E così è stato, la sua previsione s’è rivelata calzante con l’esperienza che avremmo fatto negli anni. Il Canada una seconda casa, in una geografia di conoscenze importanti, la ricomposizione.
Gustammo la passeggiata lungo la via panoramica che costeggia l’orrido di roccia e acqua, riflettendo: i miti sono duri a morire come la bellezza di Marilyn Monroe, la voce di Elvis Presley, la linea inconfondibile di una Cadillac, il fascino delle Cascate del Niagara dove trascorrere la luna di miele, peccato venga trasformata in un luna park.
Le «Triestine Girls»
Nell’albergo che ospitava il raduno, centinaia di persone gioiose: c’era Gianfranco Cresciani dall’Australia, già un’autorità, con alle spalle scritti e incarichi politici governativi. Marisa Bianchettin della schiera dei giovani, proveniente da Cordoba, Argentina, elegante e piena di entusiasmo. La sua conoscenza dell’associazionismo era passata anche dallo stage dei giovani che la casa madre di Trieste organizza ogni anno per riportare in Friuli Venezia Giulia i discendenti dei giuliani nel Mondo. Tra le decine di partecipanti qualcuno, ritornando a casa, mantiene un rapporto con i comitati in loco, laddove ci sono presidenti illuminati. Marisa era ormai una promessa, una garanzia di una futura attività importante. E così è stato.
Ci fu anche una delle ultime apparizioni in gruppo delle “Triestine Girls”, le giovani triestine oramai avanti con l’età, che negli anni Cinquanta, al tempo del Governo militare alleato, erano andate spose ai soldati americani di stanza a Trieste. Con loro erano partite verso l’America senza perdersi di vista, avevano creato una propria associazione, guidata da una energica e vivace triestina, Luisa Spitler, che incontrammo. La sua allegria ci è rimasta dentro. Le donne a volte hanno un mosaico di bellezza, con tasselli che andrebbero raccontati o semplicemente ammirati col sorriso sulle labbra.

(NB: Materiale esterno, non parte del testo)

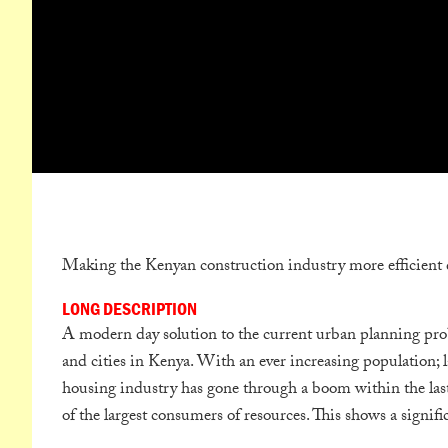
Making the Kenyan construction industry more efficient 
LONG DESCRIPTION
A modern day solution to the current urban planning prob
and cities in Kenya. With an ever increasing population; l
housing industry has gone through a boom within the last
of the largest consumers of resources. This shows a signifi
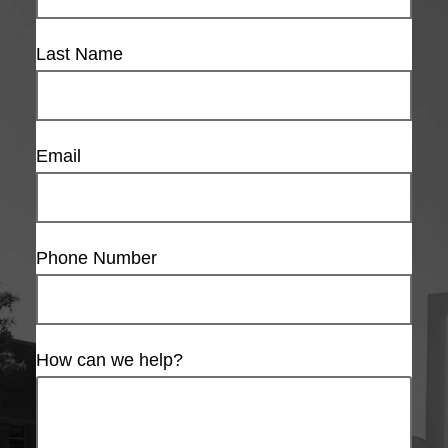
Last Name
Email
Phone Number
How can we help?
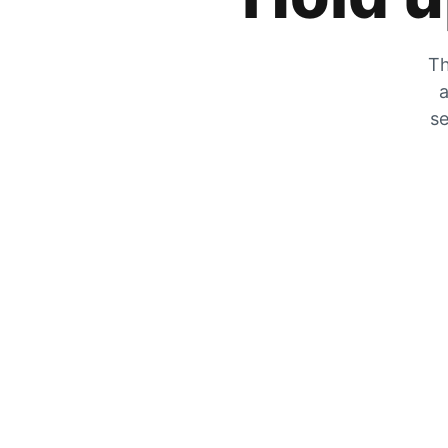
Th
a
se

Foto: PER GENTILE CONCESSIONE DEL CLUB GIULIANO-DALMATA DI TORONTO
Tante porte aperte
Avevamo sentito Antonio Perini, i fratelli Rismondo, Roberto Cimoroni, Genny Galovich, Mario Zanini…e tanti altri. Fu difficile rientrare in Europa. L’irrazionalità è bellezza, un po’ follia un po’ sogno, ci rende unici. Quell’incontro aveva lasciate aperte troppe porte, troppi mondi da esplorare, ragioni da capire, sapevamo di dover ritornare.
In questo mondo lontano la spiegazione sulla nostra provenienza si ferma spesso a Venezia, punto di riferimento e cardine di una cultura, di una storia, di una realtà economica che per noi nei secoli è stata nutrimento reale e dell’anima, ma che oggi finisce sul muro pietoso di un turismo che procede secondo compartimenti stagni e da lì non si muove più.
Nella hall dell’albergo si scattò una foto dei “giovani” partecipanti al Raduno: una decina, più o meno, non eravamo proprio tutti raccolti in quel momento e disponibili per la foto. Ma il fatto è significativo. Consola che almeno la metà siano sempre rimasti nell’associazionismo, tra alti e bassi, a volte compresi a volte no, a volte arrabbiati, delusi, ma forse mai sconfitti. La verità è altrove, in ciò che ognuno di noi, intimamente, sente di dover realizzare per continuare a testimoniare una realtà, fatta di storia, cultura, tradizioni, che vivrà in noi finché ci saremo.